→ **Task directions**
Each line of the records below that holds "protection" should be returned.

→ **Input for this task**
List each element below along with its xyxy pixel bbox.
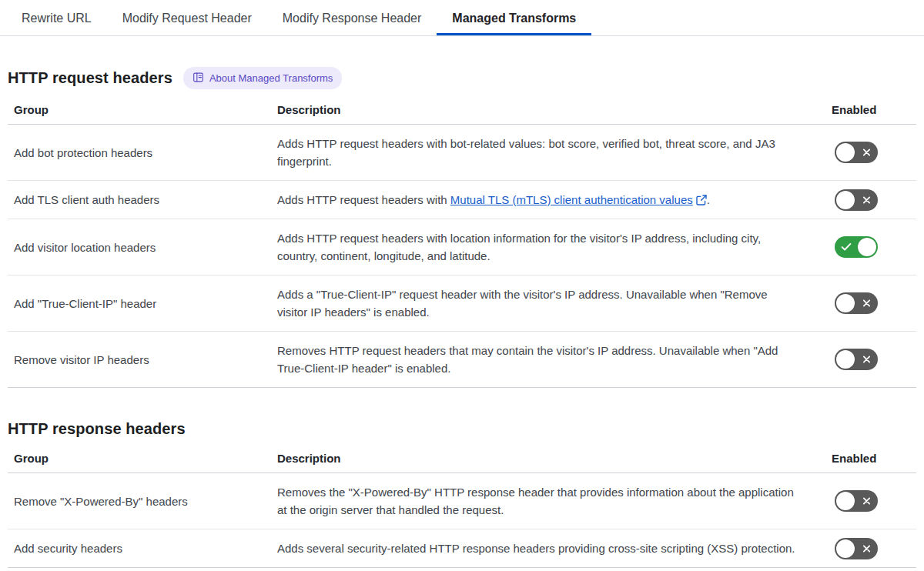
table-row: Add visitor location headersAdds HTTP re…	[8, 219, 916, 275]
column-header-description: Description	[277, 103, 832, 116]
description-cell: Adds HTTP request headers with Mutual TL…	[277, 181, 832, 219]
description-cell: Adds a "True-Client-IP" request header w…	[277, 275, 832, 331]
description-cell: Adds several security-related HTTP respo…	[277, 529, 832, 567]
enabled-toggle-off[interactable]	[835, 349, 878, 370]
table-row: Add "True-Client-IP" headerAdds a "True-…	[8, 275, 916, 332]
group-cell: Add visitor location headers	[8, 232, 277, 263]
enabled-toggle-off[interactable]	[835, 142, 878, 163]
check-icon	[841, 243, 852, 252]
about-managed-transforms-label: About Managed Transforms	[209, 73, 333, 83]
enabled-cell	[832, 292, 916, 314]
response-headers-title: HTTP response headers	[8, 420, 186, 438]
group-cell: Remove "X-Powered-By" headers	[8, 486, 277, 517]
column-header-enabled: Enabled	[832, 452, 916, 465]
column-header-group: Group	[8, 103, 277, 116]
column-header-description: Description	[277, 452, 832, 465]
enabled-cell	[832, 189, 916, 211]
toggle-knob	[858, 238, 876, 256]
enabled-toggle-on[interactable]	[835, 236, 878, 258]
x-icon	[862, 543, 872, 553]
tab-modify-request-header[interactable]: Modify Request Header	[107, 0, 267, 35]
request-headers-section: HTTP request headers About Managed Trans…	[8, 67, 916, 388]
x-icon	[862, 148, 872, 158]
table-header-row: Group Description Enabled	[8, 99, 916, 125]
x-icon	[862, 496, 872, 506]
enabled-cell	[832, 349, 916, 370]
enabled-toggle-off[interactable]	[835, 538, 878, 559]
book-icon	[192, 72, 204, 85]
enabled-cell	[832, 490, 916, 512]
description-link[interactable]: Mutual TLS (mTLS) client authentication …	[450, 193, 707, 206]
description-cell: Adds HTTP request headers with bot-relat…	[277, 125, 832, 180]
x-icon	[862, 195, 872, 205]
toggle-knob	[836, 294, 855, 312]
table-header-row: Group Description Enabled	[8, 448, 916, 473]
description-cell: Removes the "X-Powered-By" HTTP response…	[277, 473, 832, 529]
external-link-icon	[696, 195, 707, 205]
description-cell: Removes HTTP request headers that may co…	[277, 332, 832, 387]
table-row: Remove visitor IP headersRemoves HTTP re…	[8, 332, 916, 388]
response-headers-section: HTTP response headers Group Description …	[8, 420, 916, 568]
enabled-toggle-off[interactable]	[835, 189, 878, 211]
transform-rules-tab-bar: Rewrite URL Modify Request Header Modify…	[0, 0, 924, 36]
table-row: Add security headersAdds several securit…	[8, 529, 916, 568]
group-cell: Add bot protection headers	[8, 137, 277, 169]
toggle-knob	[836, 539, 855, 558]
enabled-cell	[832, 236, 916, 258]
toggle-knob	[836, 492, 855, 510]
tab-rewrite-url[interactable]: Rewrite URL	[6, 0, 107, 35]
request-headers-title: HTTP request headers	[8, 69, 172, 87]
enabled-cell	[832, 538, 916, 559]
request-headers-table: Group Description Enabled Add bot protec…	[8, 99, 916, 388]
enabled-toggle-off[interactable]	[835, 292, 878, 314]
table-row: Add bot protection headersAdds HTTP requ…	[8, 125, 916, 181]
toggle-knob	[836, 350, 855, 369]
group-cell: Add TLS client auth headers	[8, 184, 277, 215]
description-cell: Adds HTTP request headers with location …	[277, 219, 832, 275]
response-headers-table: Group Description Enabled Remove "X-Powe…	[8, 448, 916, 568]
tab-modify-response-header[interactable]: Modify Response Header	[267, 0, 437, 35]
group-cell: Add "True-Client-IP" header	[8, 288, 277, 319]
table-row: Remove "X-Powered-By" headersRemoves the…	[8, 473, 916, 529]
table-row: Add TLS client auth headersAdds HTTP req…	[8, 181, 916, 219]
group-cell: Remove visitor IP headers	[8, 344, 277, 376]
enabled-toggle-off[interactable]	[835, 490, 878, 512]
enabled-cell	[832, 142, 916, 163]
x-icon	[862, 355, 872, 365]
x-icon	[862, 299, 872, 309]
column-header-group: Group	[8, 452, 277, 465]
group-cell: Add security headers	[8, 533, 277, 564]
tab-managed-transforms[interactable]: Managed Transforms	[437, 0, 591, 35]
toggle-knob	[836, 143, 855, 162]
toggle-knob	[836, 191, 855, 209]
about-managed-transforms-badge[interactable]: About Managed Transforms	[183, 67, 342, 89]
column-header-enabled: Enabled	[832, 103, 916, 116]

→ **Your response**
group-cell: Add bot protection headers	[8, 137, 277, 169]
table-row: Add bot protection headersAdds HTTP requ…	[8, 125, 916, 181]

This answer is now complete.